There’s 82-year-old Norm Lesage, who won three gold medals at the 2010 world masters indoor championships. He didn’t win his first race until he was 77, eight years after he first stepped on the track.

“I beat four guys that I had been training with for eight years,” Lesage says. “One day, I beat ‘em all, for no reason at all. Oh shoot, I couldn’t believe it. I thought maybe they got some bad food. Or they were drinking all night.”

There’s Andy Aadmi, who won the 300-metre hurdles at last summer’s world championships and was named B.C. Athletics’ top masters male in 2011.

“I don’t go by numbers but by biological age,” says Aadmi, who’s 77. “By biological age, I think I’m not more than 50. Two things are most important: exercise and diet. Don’t treat your body as a garbage dump. Worship it. That’s what I do.”

Hepple believes, however, that diet and exercise don’t paint the full longevity picture.

“Everybody wants to believe, including me, that exercise is this magic panacea, and it’s most definitely the most effective thing we have out there in terms of preserving health,” Hepple says. “But that alone cannot explain what these people are able to do.”

He and Taivassalo are putting the super-seniors through a battery of tests, from aerobic capacity to strength, to pulmonary function.

Kotelko was impressive on many different fronts, but “we don’t know why,” Hepple says.  “In terms of mechanism, understanding why she’s able to do these things, no, we don’t have any idea at this stage what is that magic bullet, so to speak.”

He suspects genetics may be the answer.  “The one thing that really strikes me about these people is that not only are they impressive in terms of their physical capacities, but cognitively they’re much better than you would expect from somebody at their age,” Hepple says.

His research has shown that the vast majority of muscles decline after the age of 80 is due to the loss of motor neurons that plug into the muscle fibres.

“If that’s true, and certainly that’s what we think at this stage, what it might suggest is these masters athletes have some sort of superior neural protection,” says the aging specialist.

Kotelko and Bortignon aren’t so concerned about why, but will continue to ask why not?

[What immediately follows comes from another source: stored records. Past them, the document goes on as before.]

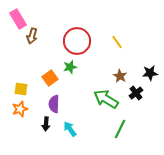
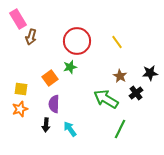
brown arrow: moved 1 px left, 1 px down
black arrow: moved 1 px down
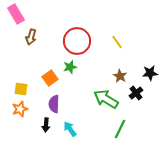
pink rectangle: moved 2 px left, 5 px up
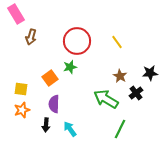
orange star: moved 2 px right, 1 px down
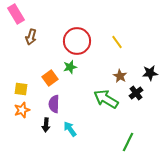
green line: moved 8 px right, 13 px down
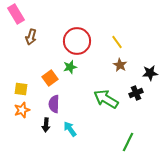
brown star: moved 11 px up
black cross: rotated 16 degrees clockwise
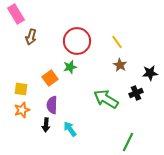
purple semicircle: moved 2 px left, 1 px down
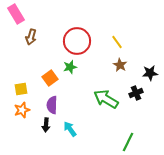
yellow square: rotated 16 degrees counterclockwise
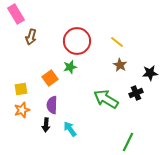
yellow line: rotated 16 degrees counterclockwise
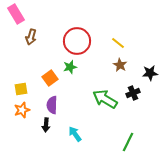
yellow line: moved 1 px right, 1 px down
black cross: moved 3 px left
green arrow: moved 1 px left
cyan arrow: moved 5 px right, 5 px down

They list the places they’ve been and the people they’ve met as their favourite aspects of the sport. There’s also the pure exhilaration of movement.

“I really love to run,” Bortignon says.

Neither plan to slow down any time soon. Bortignon says her mission is to inspire other seniors as Kotelko as inspired her.

Says Kotelko: “I will keep doing my track and field until I drop.”